Now she is returning to the supernatural genre for her new film Hereditary, about a family battling malevolent forces that are trying to colonise their bloodline. It has already been hailed as one of the scariest films in years.
But taking on such intense, not to mention terrifying, subject matter was never part of the plan.
"I said, 'I don't want to do anything heavy or emotional. I just want to do comedies, I want to keep it light'," Collette says.
"Then I was sent this script and I was like, 'I'm going to have to do this' because it was just so brilliantly written.
"I'm assuming I had the experience that you get as an audience member when you're watching.
"It feels fresh, original, raw and very surprising, and I think as an actor and as an audience member that's what you want - you want to be woken up and have something exciting."
Collette plays artist Annie Graham, whose mother's death prompts her family to unravel secrets about their ancestry.
The result blends horror, dread and a deeply unnerving fear of the unknown.
"I just loved it," the Muriel's Wedding star says, "and then when I met Ari Aster, who wrote and directed Hereditary, he was just very clearly in control of what he was doing.
"He had such a vivid, strong, clear vision, and I felt very much like I could trust him.
"I had to be very vulnerable as an actor, and he was just so dedicated and aware of every single nuance in the movie and just completely married to the story.
"When you have a director like that, it makes you feel that you can try anything."
Some audiences have reacted so strongly to the film that there has even been crying and screaming in screenings, but all that is good news for Collette.

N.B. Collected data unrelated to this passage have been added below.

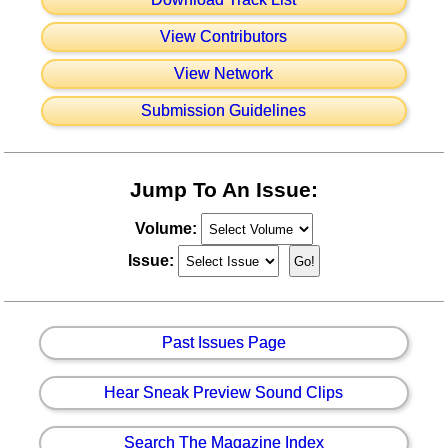
View Contributors
View Network
Submission Guidelines
Jump To An Issue:
Volume:
Issue:
Past Issues Page
Hear Sneak Preview Sound Clips
Search The Magazine Index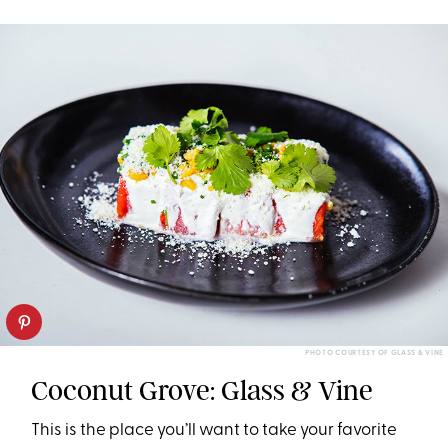
PHOTO COURTESY OF GLASS & VINE
Coconut Grove: Glass & Vine
This is the place you’ll want to take your favorite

"It just means they're drawn into the story. With so many films, you are able to sit back and not be a part of it," she says
"The point of storytelling is to be able to be absorbed by it, and I guess that's happening successfully, so that's a great thing.

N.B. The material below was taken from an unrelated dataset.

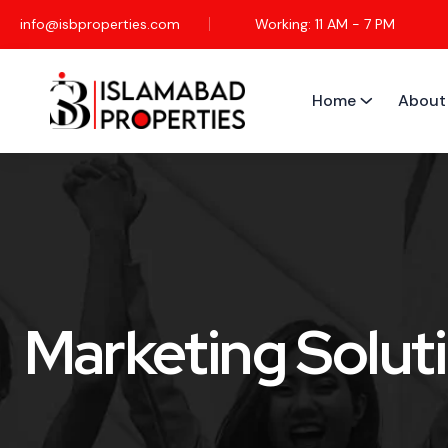
info@isbproperties.com
Working: 11 AM - 7 PM
Home
About
Marketing Solut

"But there are moments of levity in the film, and they come about naturally.
"I don't know whether Ari intended them, because we all played it completely straight, but maybe it was written in there.

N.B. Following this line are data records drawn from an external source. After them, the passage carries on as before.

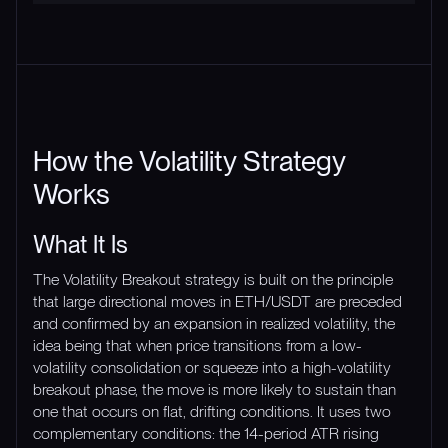
How the Volatility Strategy
Works
What It Is
The Volatility Breakout strategy is built on the principle
that large directional moves in ETH/USDT are preceded
and confirmed by an expansion in realized volatility, the
idea being that when price transitions from a low-
volatility consolidation or squeeze into a high-volatility
breakout phase, the move is more likely to sustain than
one that occurs on flat, drifting conditions. It uses two
complementary conditions: the 14-period ATR rising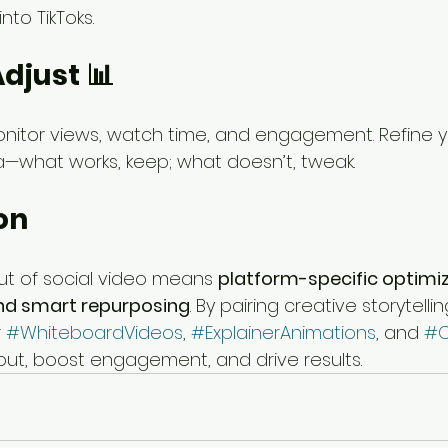
into TikToks.
Adjust 📊
onitor views, watch time, and engagement. Refine 
—what works, keep; what doesn’t, tweak.
on
ut of social video means 
platform-specific optimiz
and smart repurposing
. By pairing creative storytell
 
#WhiteboardVideos
, 
#ExplainerAnimations
, and 
#C
 out, boost engagement, and drive results.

"With the nervous anxiety of watching the movie, there are moments that rise to the surface where there's nervous chuckles, which is lovely to be a part of."
The reaction has been so positive that it has become that rare thing - a horror film generating Oscar buzz.
"It's really flattering," Collette says. "I'm just excited that people are excited about a movie and want to see it.
"As an actor, the experience for me is making it, and making the movie was perversely satisfying, as well as difficult and exhausting, so it's really lovely and gratifying that people are interested in it at all, let alone have that level of excitement about it."
It has already been a good year for thrillers and chillers, with A Quiet Place, directed by John Krasinski and starring his wife Emily Blunt, pulling in $300m at the global box office, with good reviews to boot.
There was also Steven Soderbergh's unsettling Unsane, starring The Crown's Claire Foy, and Ghost Stories, starring Martin Freeman and Paul Whitehouse.
If the world is a scary and uncertain place, why are audiences still flocking to see terrifying tales?
"Maybe because it's worse than reality?" Collette suggests."But I think this isn't a straight genre film. I think it's a combination of things, and I think that's probably something people are attracted to in this one. It's very much about a family that's grieving and there's a real honesty to it, as well as it being horrific."
That family is in fact inspired by Aster's own, who endured a string of trials over a gruelling three-year period.
"Things had gotten so relentlessly awful that the feeling prevailed that we basically must be cursed," he says.
"I'm always writing from a personal place, but I also love genre, and I'd never want to baldly dramatise any of the suffering that I or my family had gone through.
"By taking the idea of a family being cursed and then literalising that, I was able to put a lot of those feelings through a horror movie filter, where the canvas demands a high level of catharsis.
"If you're making a film about life being unfair, the horror genre is a very unique playground for that.
"It's this sort of perverse space where life's injustices are celebrated and even gloried in.
"This is a movie about inheritance - the notion of having no choice who your family is or what's in your blood. It's about the horror of being born into a situation over which you have no control. There's nothing more upsetting to me than the idea of being absolutely powerless."